For me though, the most glaring flaw is the climax in the clock tower. It's one of the earliest uses of CGI animation, and the build up to is brilliant. But just when you think it's about to get going, it's over; I think even Yoda's fight with Count Dooku lasted longer. I think that one scene sums up my reaction to the film as a whole. It's disappointing, because it could have been awesome. It's so hard not to root for Ratigan on principle.


All Over & Complacency (1988)

(Do you want to try writing spoof titles for all these films?) Oliver & Company is the reimagining of Oliver Twist, although you'd be forgiven if you made it through the whole movie and never picked up on that. I'm actually racking my brain to remember anything about this movie, and I keep coming back to the realization that the character of Oliver could easily have been adapted out altogether.

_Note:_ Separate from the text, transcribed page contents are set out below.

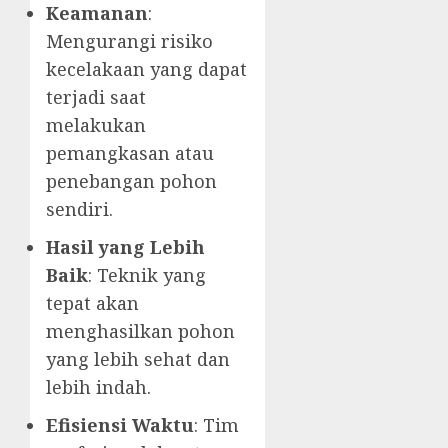
Keamanan
:
Mengurangi risiko
kecelakaan yang dapat
terjadi saat
melakukan
pemangkasan atau
penebangan pohon
sendiri.
Hasil yang Lebih
Baik
: Teknik yang
tepat akan
menghasilkan pohon
yang lebih sehat dan
lebih indah.
Efisiensi Waktu
: Tim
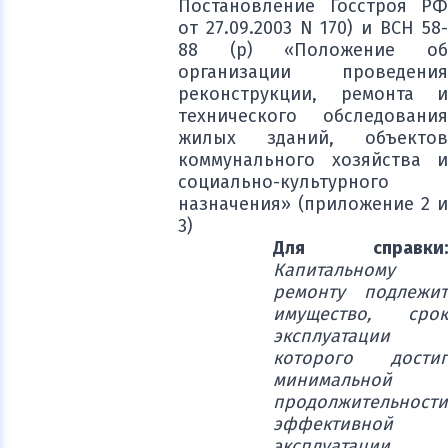
Постановление Госстроя РФ
от 27.09.2003 N 170) и ВСН 58-
88 (р) «Положение об
организации проведения
реконструкции, ремонта и
технического обследования
жилых зданий, объектов
коммунального хозяйства и
социально-культурного
назначения» (приложение 2 и
3)
Для справки:
Капитальному
ремонту подлежит
имущество, срок
эксплуатации
которого достиг
минимальной
продолжительности
эффективной
эксплуатации.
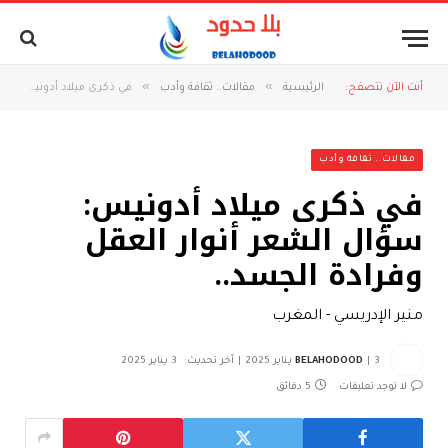
»
»
أنت الآن تتصفح:
الرئيسية
مقالات.. ثقافة وأدب
في ذكرى ميلاد أدونيس: سؤال الشعر أنوار العقل وفرادة الجسد..
مقالات.. ثقافة وأدب
في ذكرى ميلاد أدونيس:
سؤال الشعر أنوار العقل
وفرادة الجسد..
منير الإدريسي - المغرب
3 يناير 2025
BELAHODOOD
آخر تحديث:
3 يناير 2025
لا توجد تعليقات
5 دقائق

More than anybody else, I remember Dodger. Not because he was all that great of a character, but the plot they developed seemed to favor him for whatever reason. I still don't see Billy Joel as a cartoon character, much less a terrier mix. I imagine his casting had to with the production team's assumption that music hadn't changed in five or six years, but as soon as that opening number starts you know the movie is already outdated. And Disney has the distinction of getting three strikes with a single swing: one for green lighting the line "Absoltively posilutely", one for using the line to promote the movie like it was going to catch on, and then one posthumous strike for having been in a dog-centric world and squandering the best chance of making "fetch" happen. Go to the showers.

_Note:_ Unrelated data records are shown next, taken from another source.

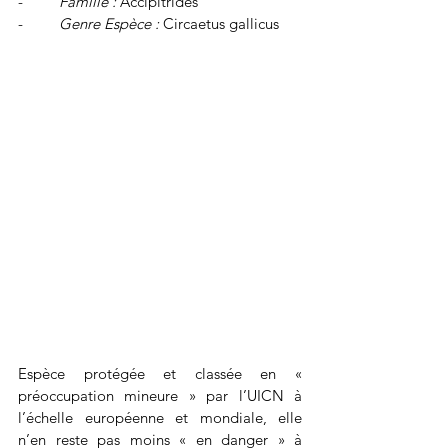
-         
Famille :
 Accipitridés
-         
Genre Espèce :
 Circaetus gallicus
Espèce protégée et classée en « 
préoccupation mineure » par l’UICN à 
l’échelle européenne et mondiale, elle 
n’en reste pas moins « en danger » à 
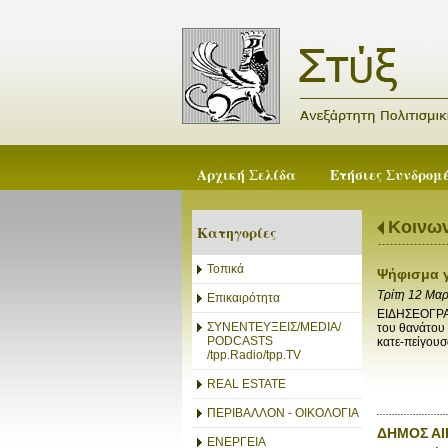
Αρχική Σελίδα
Ετήσιες Συνδρομ
Κοινων
Κατηγορίες
Τοπικά
Ψήφισμα 
Τρίτη 12 Μα
Επικαιρότητα
ΕΙΔΗΣΕΟΓΡΑΦ
ΣΥΝΕΝΤΕΥΞΕΙΣ/MEDIA/
του θανάτου
PODCASTS
κατε-πείγουσ
/tpp.Radio/tpp.TV
REAL ESTATE
ΠΕΡΙΒΑΛΛΟΝ - ΟΙΚΟΛΟΓΙΑ
ΔΗΜΟΣ ΑΙΓ
ΕΝΕΡΓΕΙΑ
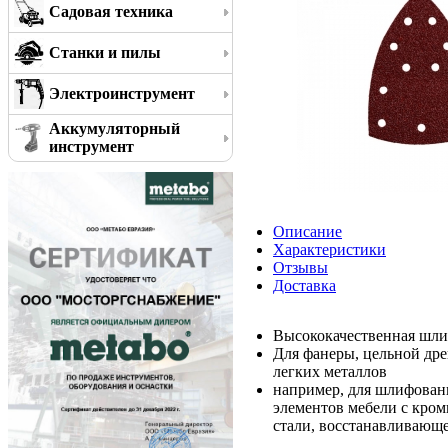
Садовая техника
Станки и пилы
Электроинструмент
Аккумуляторный
инструмент
Описание
Характеристики
Отзывы
Доставка
Высококачественная шли
Для фанеры, цельной дре
легких металлов
например, для шлифован
элементов мебели с кро
стали, восстанавливающ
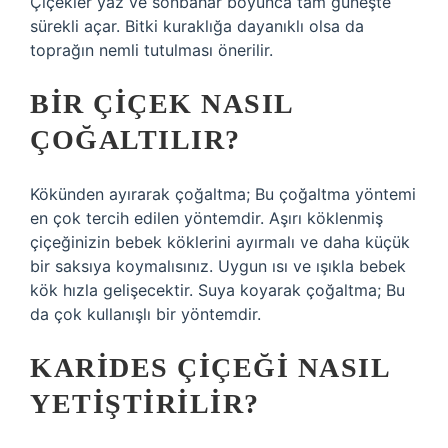
Çiçekler yaz ve sonbahar boyunca tam güneşte
sürekli açar. Bitki kuraklığa dayanıklı olsa da
toprağın nemli tutulması önerilir.
BIR ÇIÇEK NASIL
ÇOĞALTILIR?
Kökünden ayırarak çoğaltma; Bu çoğaltma yöntemi
en çok tercih edilen yöntemdir. Aşırı köklenmiş
çiçeğinizin bebek köklerini ayırmalı ve daha küçük
bir saksıya koymalısınız. Uygun ısı ve ışıkla bebek
kök hızla gelişecektir. Suya koyarak çoğaltma; Bu
da çok kullanışlı bir yöntemdir.
KARIDES ÇIÇEĞI NASIL
YETIŞTIRILIR?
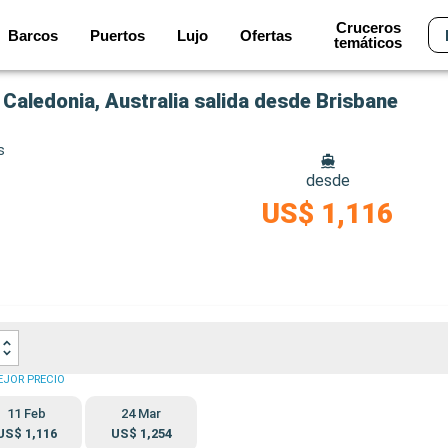
Cruceros
Barcos
Puertos
Lujo
Ofertas
temáticos
Caledonia, Australia salida desde Brisbane
s
desde
US$ 1,116
EJOR PRECIO
11 Feb
24 Mar
US$ 1,116
US$ 1,254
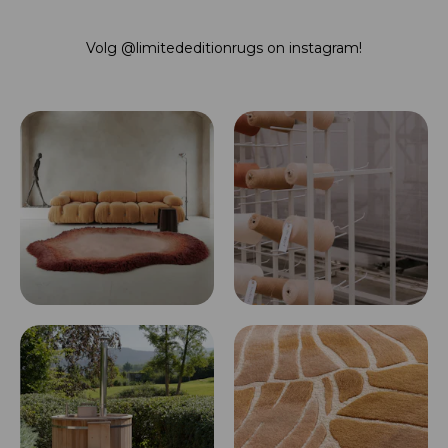
Volg
@limitededitionrugs
on instagram!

Even though Oliver & Company was released a few months after Who Framed Roger Rabbit, and The Little Mermaid was well into its final production stage, you can kind of sense an impact Roger Rabbit had on Ariel that Oliver missed out on. Oliver didn't feel like Disney, and by this point & Company didn't seem to even know what they were anymore. But then Steven Spielberg got the Looney Tunes over to the mouse-house for a couple of months and gave them a nice pie-in-the-face reminder of what they weren't. And from there, a mermaid grew tired of the dark place she was brought up in and traded it for a chance to walk in the sun. And thus, the Dark Age came to an end.